A.M. RTJ-05-1905 - February 23, 2005
CHARITO L. PLANAS,
JUDGE ERNESTO A. REYES, Regional Trial Court, Branch III, Pasay City,
D E C I S I O N
On March 20, 2003, a complaint
against Judge Ernesto A. Reyes of the Regional Trial Court of Pasay City, Branch 111, for ignorance of the law, manifest bias and partiality, grave misconduct, and inefficiency, was filed by Charito Planas, in her capacity as the Executive Director of Nayong Pilipino Foundation ("NPF").
In the complaint, Planas alleged that on September 25, 2001, a complaint for unlawful detainer was filed by NPF against Sulo Sa Nayon, Inc. and/or Philippine Village Hotel, Inc., ("PVHI") and/or Jose Marcel Panlilio, (hereinafter collectively referred to as the "Defendants") before the Metropolitan Trial Court (MeTC) of Pasay City, Branch 45.
On February 26, 2002, the MeTC rendered decision
in favor of NPF by ordering PVHI and all persons claiming rights under it, to vacate the subject premises and surrender possession thereof to NPF; and to pay the latter its rental arrearages and the current monthly rentals, attorneys fees and the costs of suit. The complaint against Panlilio was dismissed for lack of cause of action. His counterclaim was likewise dismissed.
A Notice of Appeal by PVHI and a Notice of Partial Appeal by Panlilio, were seasonably filed and which were both granted by the MeTC on March 20, 2002 and March 25, 2002,
respectively. However, no supersedeas bond was filed to stay the execution of the judgment during the appeal period.
On April 2, 2002, the appeals were elevated to the Regional Trial Court of Pasay City and were raffled to Branch III presided by respondent judge.
On April 10, 2002, a Motion for the Issuance of Writ of Execution
was filed by NPF but the same was denied by respondent judge in the Order
dated April 29, 2002, disposing thus:
The real issue, however, which is to be resolved is whether or not immediate execution can be had after defendant-appellant has perfected its appeal but failed to post a supersedeas bond before the trial court?

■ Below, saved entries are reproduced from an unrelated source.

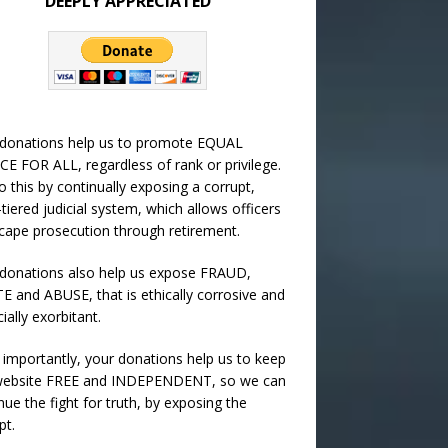
DEEPLY APPRECIATED
 donations help us to promote EQUAL
CE FOR ALL, regardless of rank or privilege.
 this by continually exposing a corrupt,
-tiered judicial system, which allows officers
cape prosecution through retirement.
donations also help us expose FRAUD,
 and ABUSE, that is ethically corrosive and
cially exorbitant.
importantly, your donations help us to keep
 website FREE and INDEPENDENT, so we can
nue the fight for truth, by exposing the
pt.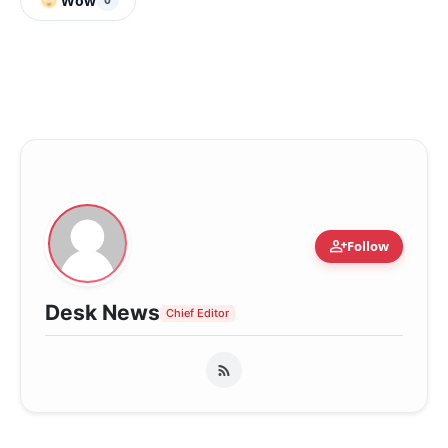
Wow
person_add
Follow
Desk News
Chief Editor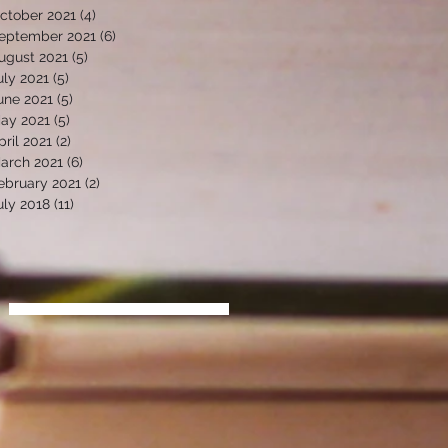
ctober 2021
(4)
4 posts
eptember 2021
(6)
6 posts
ugust 2021
(5)
5 posts
uly 2021
(5)
5 posts
une 2021
(5)
5 posts
ay 2021
(5)
5 posts
pril 2021
(2)
2 posts
arch 2021
(6)
6 posts
ebruary 2021
(2)
2 posts
uly 2018
(11)
11 posts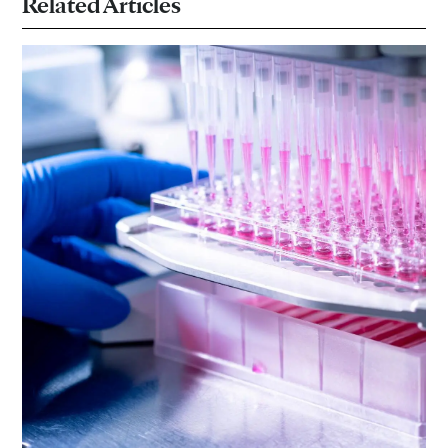
Related Articles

The first paragraph of Sec. 19 of Rule 70 of the Revised Rules of Civil Procedure and which was relied upon by plaintiff-appellee in its motion, speaks of immediate execution which simply means that after rendition of judgment against defendant-appellant at the court below and before the expiration of the time to appeal, execution shall issue immediately upon motion of plaintiff.

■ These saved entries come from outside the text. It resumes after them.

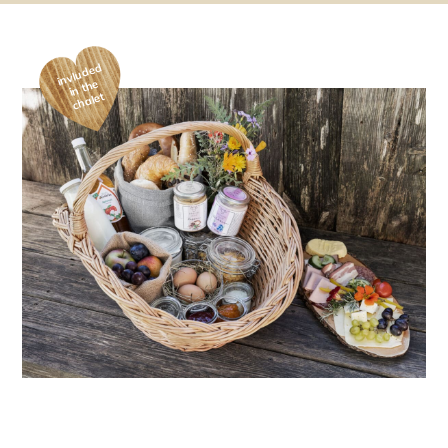
invluded
in the
chalet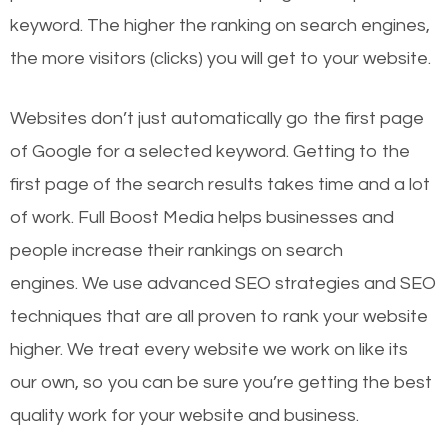
keyword. The higher the ranking on search engines,
the more visitors (clicks) you will get to your website.
Websites don’t just automatically go the first page
of Google for a selected keyword. Getting to the
first page of the search results takes time and a lot
of work. Full Boost Media helps businesses and
people increase their rankings on search
engines.
We use advanced SEO strategies and SEO
techniques that are all proven to rank your website
higher. We treat every website we work on like its
our own, so you can be sure you’re getting the best
quality work for your website and business.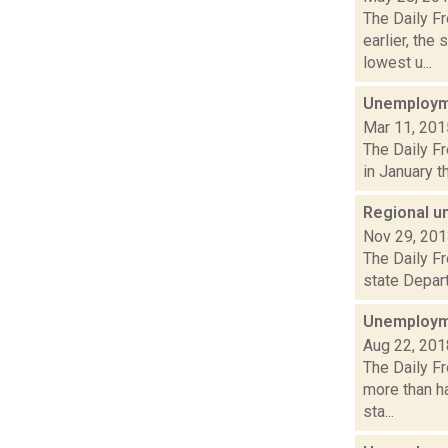
The Daily F
earlier, th
lowest u...
Unemployme
Mar 11, 201
The Daily F
in January t
Regional u
Nov 29, 20
The Daily Fr
state Depart
Unemployme
Aug 22, 201
The Daily F
more than ha
sta...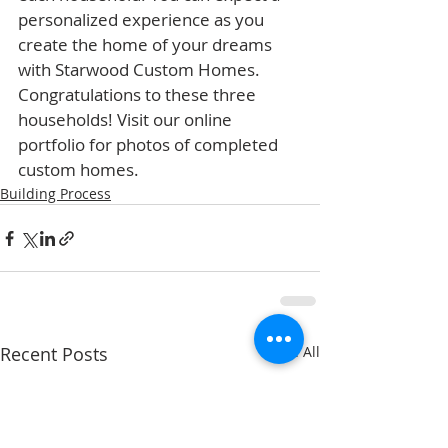
personalized experience as you 
create the home of your dreams 
with Starwood Custom Homes. 
Congratulations to these three 
households! Visit our online 
portfolio for photos of completed 
custom homes.
Building Process
Recent Posts
See All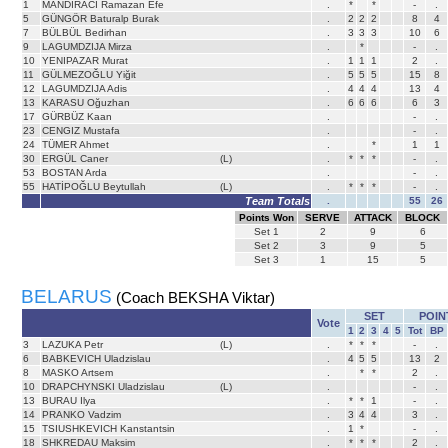
1
MANDIRACI Ramazan Efe
.
*
*
-
.
5
GÜNGÖR Baturalp Burak
.
2
2
2
8
4
7
BÜLBÜL Bedirhan
.
3
3
3
10
6
9
LAGUMDZIJA Mirza
.
*
-
.
10
YENIPAZAR Murat
.
1
1
1
2
.
11
GÜLMEZOĞLU Yiğit
.
5
5
5
15
8
12
LAGUMDZIJA Adis
.
4
4
4
13
4
13
KARASU Oğuzhan
.
6
6
6
6
3
17
GÜRBÜZ Kaan
.
-
.
23
CENGIZ Mustafa
.
-
.
24
TÜMER Ahmet
.
*
1
1
30
ERGÜL Caner
(L)
.
*
*
*
-
.
53
BOSTAN Arda
.
-
.
55
HATİPOĞLU Beytullah
(L)
.
*
*
*
-
.
Team Totals
.
55
26
Points Won
SERVE
ATTACK
BLOCK
Set
1
2
9
6
Set
2
3
9
5
Set
3
1
15
5
BELARUS
(Coach BEKSHA Viktar)
SET
POIN
Vote
1
2
3
4
5
Tot
BP
3
LAZUKA Petr
(L)
.
*
*
*
-
.
6
BABKEVICH Uladzislau
.
4
5
5
13
2
8
MASKO Artsem
.
*
*
2
.
10
DRAPCHYNSKI Uladzislau
(L)
.
-
.
13
BURAU Ilya
.
*
*
1
-
.
14
PRANKO Vadzim
.
3
4
4
3
.
15
TSIUSHKEVICH Kanstantsin
.
1
*
-
.
18
SHKREDAU Maksim
.
*
*
*
2
.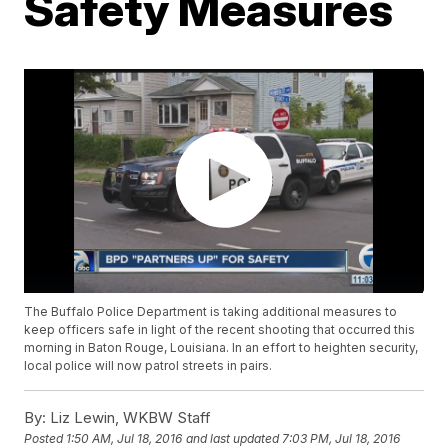
Safety Measures
The Buffalo Police Department is taking additional measures to
keep officers safe in light of the recent shooting that occurred this
morning in Baton Rouge, Louisiana. In an effort to heighten security,
local police will now patrol streets in pairs.
By:
Liz Lewin, WKBW Staff
Posted
1:50 AM, Jul 18, 2016
and last updated
7:03 PM, Jul 18, 2016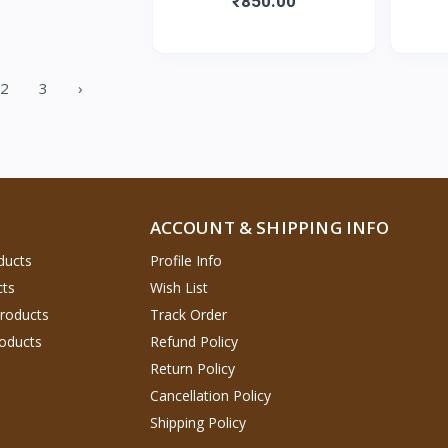
₹850.00
2
3
›
ACCOUNT & SHIPPING INFO
ducts
Profile Info
cts
Wish List
Products
Track Order
oducts
Refund Policy
Return Policy
Cancellation Policy
Shipping Policy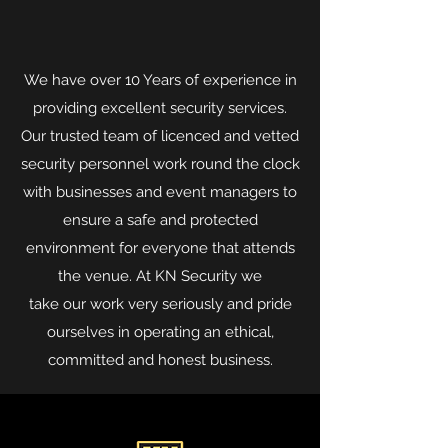
We have over 10 Years of experience in
providing excellent security services.
Our trusted team of licenced and vetted
security personnel work round the clock
with businesses and event managers to
ensure a safe and protected
environment for everyone that attends
the venue. At KN Security we
take our work very seriously and pride
ourselves in operating an ethical,
committed and honest business.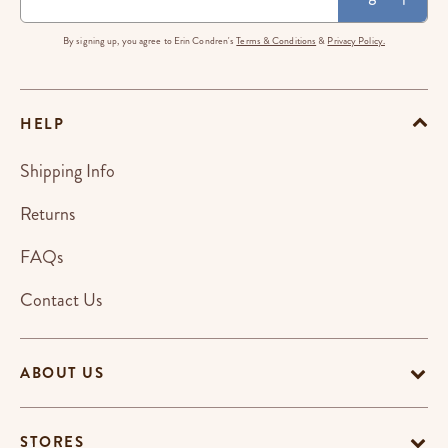
By signing up, you agree to Erin Condren's
Terms & Conditions
&
Privacy Policy.
HELP
Shipping Info
Returns
FAQs
Contact Us
ABOUT US
STORES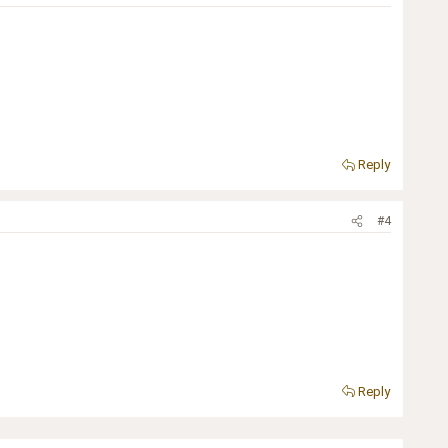
Reply
#4
Reply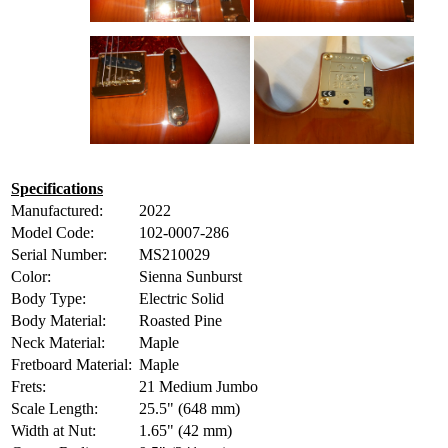
Specifications
Manufactured:
2022
Model Code:
102-0007-286
Serial Number:
MS210029
Color:
Sienna Sunburst
Body Type:
Electric Solid
Body Material:
Roasted Pine
Neck Material:
Maple
Fretboard Material:
Maple
Frets:
21 Medium Jumbo
Scale Length:
25.5" (648 mm)
Width at Nut:
1.65" (42 mm)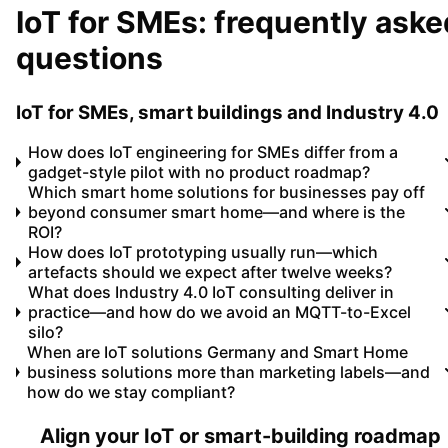
IoT for SMEs: frequently aske
questions
IoT for SMEs, smart buildings and Industry 4.0
How does IoT engineering for SMEs differ from a
gadget-style pilot with no product roadmap?
Which smart home solutions for businesses pay off
beyond consumer smart home—and where is the
ROI?
How does IoT prototyping usually run—which
artefacts should we expect after twelve weeks?
What does Industry 4.0 IoT consulting deliver in
practice—and how do we avoid an MQTT-to-Excel
silo?
When are IoT solutions Germany and Smart Home
business solutions more than marketing labels—and
how do we stay compliant?
Align your IoT or smart-building roadmap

In the instant case at bar, plaintiff appears that it tarried and did not immediately file a motion for execution below upon the rendition and before defendant-appellant perfected its appeal. Rather it allowed the latter to perfect its appeal leaving the trial court without option but to elevate the case for review to the Regional Trial Court.
After the perfection of an appeal, the lower court can no longer require the filing of a supersedeas bond and execution based thereon is void. (Singson v. Babida, 79 SCRA 111). This is exactly what happened at the court below which plaintiff-appellee did not exploit to its advantage. Hence, defendant had to file a supersedeas bond before this court and not below and which it really did on April 19, 2002.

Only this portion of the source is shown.